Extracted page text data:
•••••
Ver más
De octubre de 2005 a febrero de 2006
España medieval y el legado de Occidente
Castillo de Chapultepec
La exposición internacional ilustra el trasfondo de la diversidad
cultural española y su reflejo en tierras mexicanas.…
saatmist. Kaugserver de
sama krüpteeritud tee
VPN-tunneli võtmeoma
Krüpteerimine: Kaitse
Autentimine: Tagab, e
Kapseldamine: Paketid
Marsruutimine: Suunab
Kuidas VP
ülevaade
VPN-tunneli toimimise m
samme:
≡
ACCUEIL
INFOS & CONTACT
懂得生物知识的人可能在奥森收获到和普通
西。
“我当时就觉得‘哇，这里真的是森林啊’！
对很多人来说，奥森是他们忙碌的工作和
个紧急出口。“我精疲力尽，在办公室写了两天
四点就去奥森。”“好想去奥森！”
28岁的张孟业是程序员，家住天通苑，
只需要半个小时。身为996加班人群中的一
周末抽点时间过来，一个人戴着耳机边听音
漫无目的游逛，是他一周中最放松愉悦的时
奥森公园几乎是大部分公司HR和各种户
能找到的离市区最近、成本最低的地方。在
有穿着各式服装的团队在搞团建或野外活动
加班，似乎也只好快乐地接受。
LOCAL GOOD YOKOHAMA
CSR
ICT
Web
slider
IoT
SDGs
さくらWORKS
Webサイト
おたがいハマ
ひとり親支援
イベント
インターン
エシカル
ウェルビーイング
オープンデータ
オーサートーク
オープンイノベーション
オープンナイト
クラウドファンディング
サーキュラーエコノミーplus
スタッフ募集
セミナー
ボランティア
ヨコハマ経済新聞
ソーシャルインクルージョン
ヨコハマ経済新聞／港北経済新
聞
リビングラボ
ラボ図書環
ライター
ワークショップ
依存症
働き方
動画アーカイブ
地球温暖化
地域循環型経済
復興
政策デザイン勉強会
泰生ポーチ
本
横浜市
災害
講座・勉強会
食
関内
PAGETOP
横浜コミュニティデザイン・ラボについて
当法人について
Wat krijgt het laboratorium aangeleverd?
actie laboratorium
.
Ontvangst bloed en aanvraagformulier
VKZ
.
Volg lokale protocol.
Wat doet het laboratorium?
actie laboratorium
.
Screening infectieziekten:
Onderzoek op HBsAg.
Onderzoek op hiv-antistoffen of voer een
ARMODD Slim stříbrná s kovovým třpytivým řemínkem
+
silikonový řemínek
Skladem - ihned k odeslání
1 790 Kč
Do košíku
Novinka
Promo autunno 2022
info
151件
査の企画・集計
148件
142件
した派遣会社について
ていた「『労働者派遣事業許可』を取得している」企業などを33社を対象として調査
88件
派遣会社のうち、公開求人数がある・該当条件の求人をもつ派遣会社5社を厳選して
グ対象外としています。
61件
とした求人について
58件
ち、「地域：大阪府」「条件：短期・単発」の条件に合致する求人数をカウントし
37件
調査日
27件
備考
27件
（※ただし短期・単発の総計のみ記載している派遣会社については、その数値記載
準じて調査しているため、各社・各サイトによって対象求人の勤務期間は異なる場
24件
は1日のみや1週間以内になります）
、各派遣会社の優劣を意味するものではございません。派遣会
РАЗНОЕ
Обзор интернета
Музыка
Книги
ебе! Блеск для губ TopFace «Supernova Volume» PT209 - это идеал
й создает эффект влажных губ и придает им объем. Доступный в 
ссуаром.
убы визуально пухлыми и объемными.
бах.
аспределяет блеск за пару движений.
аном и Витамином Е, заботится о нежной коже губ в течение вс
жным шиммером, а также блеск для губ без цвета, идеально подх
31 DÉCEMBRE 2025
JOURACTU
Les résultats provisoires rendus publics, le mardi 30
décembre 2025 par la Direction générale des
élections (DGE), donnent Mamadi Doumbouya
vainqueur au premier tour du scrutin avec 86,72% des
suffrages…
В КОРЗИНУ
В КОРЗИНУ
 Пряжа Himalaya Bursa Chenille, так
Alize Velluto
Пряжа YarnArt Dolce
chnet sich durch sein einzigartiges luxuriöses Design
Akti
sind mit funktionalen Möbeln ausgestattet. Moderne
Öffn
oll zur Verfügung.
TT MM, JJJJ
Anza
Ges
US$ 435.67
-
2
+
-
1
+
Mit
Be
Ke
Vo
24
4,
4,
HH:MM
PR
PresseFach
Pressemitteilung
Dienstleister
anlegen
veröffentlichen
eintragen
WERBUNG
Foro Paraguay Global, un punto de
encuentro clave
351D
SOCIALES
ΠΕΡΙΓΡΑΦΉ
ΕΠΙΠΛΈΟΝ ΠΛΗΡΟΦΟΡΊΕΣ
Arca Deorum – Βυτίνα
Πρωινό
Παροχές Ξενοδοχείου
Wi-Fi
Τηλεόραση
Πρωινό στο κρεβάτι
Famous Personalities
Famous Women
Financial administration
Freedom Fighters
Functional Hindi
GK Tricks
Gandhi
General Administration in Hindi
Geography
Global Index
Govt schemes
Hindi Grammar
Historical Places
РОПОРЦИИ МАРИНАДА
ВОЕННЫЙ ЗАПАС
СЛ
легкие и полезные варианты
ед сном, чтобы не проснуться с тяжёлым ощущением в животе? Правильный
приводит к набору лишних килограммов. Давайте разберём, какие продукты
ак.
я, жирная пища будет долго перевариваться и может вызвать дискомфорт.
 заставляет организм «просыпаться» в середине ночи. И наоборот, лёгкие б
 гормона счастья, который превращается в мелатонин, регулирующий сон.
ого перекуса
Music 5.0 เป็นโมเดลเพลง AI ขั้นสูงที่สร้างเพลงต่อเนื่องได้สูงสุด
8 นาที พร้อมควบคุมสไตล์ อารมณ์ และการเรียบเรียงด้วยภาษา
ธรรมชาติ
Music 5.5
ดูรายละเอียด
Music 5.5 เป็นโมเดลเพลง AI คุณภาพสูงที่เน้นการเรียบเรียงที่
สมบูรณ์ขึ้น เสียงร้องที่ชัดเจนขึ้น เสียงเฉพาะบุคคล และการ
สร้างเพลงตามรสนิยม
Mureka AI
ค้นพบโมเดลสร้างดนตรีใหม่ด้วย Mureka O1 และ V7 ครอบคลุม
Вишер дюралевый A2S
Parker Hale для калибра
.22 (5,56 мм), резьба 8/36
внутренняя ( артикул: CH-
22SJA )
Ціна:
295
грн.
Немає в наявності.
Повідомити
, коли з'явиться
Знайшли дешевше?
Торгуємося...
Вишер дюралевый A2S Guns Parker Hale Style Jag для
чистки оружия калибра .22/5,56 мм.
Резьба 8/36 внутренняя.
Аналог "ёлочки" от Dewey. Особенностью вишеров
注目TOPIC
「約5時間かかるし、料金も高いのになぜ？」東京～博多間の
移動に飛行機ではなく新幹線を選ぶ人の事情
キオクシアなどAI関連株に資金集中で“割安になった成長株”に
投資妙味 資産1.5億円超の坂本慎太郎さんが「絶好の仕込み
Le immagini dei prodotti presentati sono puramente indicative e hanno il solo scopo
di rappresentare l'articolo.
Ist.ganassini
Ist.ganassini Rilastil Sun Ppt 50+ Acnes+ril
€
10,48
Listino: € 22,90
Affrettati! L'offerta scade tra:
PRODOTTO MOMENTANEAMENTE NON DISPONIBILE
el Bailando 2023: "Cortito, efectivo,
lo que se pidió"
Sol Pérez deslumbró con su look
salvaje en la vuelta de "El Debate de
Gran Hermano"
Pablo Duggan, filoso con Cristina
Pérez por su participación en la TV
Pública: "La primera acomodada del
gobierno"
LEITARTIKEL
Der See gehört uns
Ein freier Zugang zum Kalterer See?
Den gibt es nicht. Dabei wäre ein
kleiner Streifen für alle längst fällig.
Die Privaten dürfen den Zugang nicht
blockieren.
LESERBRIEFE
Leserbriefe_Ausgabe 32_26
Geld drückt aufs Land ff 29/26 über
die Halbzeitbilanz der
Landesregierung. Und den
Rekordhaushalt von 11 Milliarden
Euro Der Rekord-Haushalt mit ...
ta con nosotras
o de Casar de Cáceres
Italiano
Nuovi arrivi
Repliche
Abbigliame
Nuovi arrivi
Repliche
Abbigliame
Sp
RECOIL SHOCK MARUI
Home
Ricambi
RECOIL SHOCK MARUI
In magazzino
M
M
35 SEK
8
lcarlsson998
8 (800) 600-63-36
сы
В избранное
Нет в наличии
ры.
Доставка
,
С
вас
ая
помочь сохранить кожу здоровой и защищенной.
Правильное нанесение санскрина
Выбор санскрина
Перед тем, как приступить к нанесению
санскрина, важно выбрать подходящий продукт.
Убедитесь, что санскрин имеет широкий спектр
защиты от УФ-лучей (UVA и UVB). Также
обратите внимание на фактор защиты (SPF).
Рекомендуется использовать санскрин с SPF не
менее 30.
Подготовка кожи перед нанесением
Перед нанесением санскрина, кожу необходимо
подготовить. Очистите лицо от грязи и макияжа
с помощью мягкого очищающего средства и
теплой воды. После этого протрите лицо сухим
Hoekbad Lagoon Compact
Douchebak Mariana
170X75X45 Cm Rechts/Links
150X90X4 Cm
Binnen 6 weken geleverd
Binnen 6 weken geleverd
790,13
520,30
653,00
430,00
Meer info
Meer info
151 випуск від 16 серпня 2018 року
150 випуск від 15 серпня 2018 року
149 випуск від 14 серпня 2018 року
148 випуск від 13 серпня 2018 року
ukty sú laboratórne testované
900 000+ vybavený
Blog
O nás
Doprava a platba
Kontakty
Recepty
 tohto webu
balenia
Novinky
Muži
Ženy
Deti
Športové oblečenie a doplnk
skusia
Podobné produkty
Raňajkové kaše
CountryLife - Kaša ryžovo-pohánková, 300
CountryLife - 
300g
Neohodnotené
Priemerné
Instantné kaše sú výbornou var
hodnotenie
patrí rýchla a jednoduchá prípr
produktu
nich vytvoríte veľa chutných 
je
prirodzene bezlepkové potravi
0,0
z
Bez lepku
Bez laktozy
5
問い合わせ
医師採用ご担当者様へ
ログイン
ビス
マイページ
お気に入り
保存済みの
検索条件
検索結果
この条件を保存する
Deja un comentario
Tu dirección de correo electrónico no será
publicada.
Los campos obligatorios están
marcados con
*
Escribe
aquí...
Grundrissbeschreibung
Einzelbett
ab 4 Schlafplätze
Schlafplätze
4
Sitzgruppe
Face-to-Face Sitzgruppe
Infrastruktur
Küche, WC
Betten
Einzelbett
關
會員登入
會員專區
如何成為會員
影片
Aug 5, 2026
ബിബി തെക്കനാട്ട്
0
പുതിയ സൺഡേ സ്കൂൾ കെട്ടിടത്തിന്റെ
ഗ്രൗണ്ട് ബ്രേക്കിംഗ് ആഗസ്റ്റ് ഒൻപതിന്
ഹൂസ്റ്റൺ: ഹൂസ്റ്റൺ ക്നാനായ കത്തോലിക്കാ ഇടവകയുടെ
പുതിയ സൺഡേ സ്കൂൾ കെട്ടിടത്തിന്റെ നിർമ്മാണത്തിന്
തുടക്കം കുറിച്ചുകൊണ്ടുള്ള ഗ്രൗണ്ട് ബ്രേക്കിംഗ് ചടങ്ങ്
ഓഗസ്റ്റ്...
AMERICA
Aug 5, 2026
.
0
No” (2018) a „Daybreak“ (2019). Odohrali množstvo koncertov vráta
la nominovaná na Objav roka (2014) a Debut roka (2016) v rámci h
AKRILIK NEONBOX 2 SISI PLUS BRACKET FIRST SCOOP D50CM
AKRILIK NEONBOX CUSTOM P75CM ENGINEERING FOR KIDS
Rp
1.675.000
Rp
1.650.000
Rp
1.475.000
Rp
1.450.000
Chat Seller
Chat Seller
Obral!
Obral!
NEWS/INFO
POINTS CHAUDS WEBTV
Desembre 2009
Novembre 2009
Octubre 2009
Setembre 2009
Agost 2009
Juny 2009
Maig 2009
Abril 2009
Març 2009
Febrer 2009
•••••
> _What to produce_:
Transcribe, exactly as written, all lines of the entries above from the first to the one containing "аном и Витамином", and no more.

> _Result of the task_:
Ver más
De octubre de 2005 a febrero de 2006
España medieval y el legado de Occidente
Castillo de Chapultepec
La exposición internacional ilustra el trasfondo de la diversidad
cultural española y su reflejo en tierras mexicanas.…
saatmist. Kaugserver de
sama krüpteeritud tee
VPN-tunneli võtmeoma
Krüpteerimine: Kaitse
Autentimine: Tagab, e
Kapseldamine: Paketid
Marsruutimine: Suunab
Kuidas VP
ülevaade
VPN-tunneli toimimise m
samme:
≡
ACCUEIL
INFOS & CONTACT
懂得生物知识的人可能在奥森收获到和普通
西。
“我当时就觉得‘哇，这里真的是森林啊’！
对很多人来说，奥森是他们忙碌的工作和
个紧急出口。“我精疲力尽，在办公室写了两天
四点就去奥森。”“好想去奥森！”
28岁的张孟业是程序员，家住天通苑，
只需要半个小时。身为996加班人群中的一
周末抽点时间过来，一个人戴着耳机边听音
漫无目的游逛，是他一周中最放松愉悦的时
奥森公园几乎是大部分公司HR和各种户
能找到的离市区最近、成本最低的地方。在
有穿着各式服装的团队在搞团建或野外活动
加班，似乎也只好快乐地接受。
LOCAL GOOD YOKOHAMA
CSR
ICT
Web
slider
IoT
SDGs
さくらWORKS
Webサイト
おたがいハマ
ひとり親支援
イベント
インターン
エシカル
ウェルビーイング
オープンデータ
オーサートーク
オープンイノベーション
オープンナイト
クラウドファンディング
サーキュラーエコノミーplus
スタッフ募集
セミナー
ボランティア
ヨコハマ経済新聞
ソーシャルインクルージョン
ヨコハマ経済新聞／港北経済新
聞
リビングラボ
ラボ図書環
ライター
ワークショップ
依存症
働き方
動画アーカイブ
地球温暖化
地域循環型経済
復興
政策デザイン勉強会
泰生ポーチ
本
横浜市
災害
講座・勉強会
食
関内
PAGETOP
横浜コミュニティデザイン・ラボについて
当法人について
Wat krijgt het laboratorium aangeleverd?
actie laboratorium
.
Ontvangst bloed en aanvraagformulier
VKZ
.
Volg lokale protocol.
Wat doet het laboratorium?
actie laboratorium
.
Screening infectieziekten:
Onderzoek op HBsAg.
Onderzoek op hiv-antistoffen of voer een
ARMODD Slim stříbrná s kovovým třpytivým řemínkem
+
silikonový řemínek
Skladem - ihned k odeslání
1 790 Kč
Do košíku
Novinka
Promo autunno 2022
info
151件
査の企画・集計
148件
142件
した派遣会社について
ていた「『労働者派遣事業許可』を取得している」企業などを33社を対象として調査
88件
派遣会社のうち、公開求人数がある・該当条件の求人をもつ派遣会社5社を厳選して
グ対象外としています。
61件
とした求人について
58件
ち、「地域：大阪府」「条件：短期・単発」の条件に合致する求人数をカウントし
37件
調査日
27件
備考
27件
（※ただし短期・単発の総計のみ記載している派遣会社については、その数値記載
準じて調査しているため、各社・各サイトによって対象求人の勤務期間は異なる場
24件
は1日のみや1週間以内になります）
、各派遣会社の優劣を意味するものではございません。派遣会
РАЗНОЕ
Обзор интернета
Музыка
Книги
ебе! Блеск для губ TopFace «Supernova Volume» PT209 - это идеал
й создает эффект влажных губ и придает им объем. Доступный в 
ссуаром.
убы визуально пухлыми и объемными.
бах.
аспределяет блеск за пару движений.
аном и Витамином Е, заботится о нежной коже губ в течение вс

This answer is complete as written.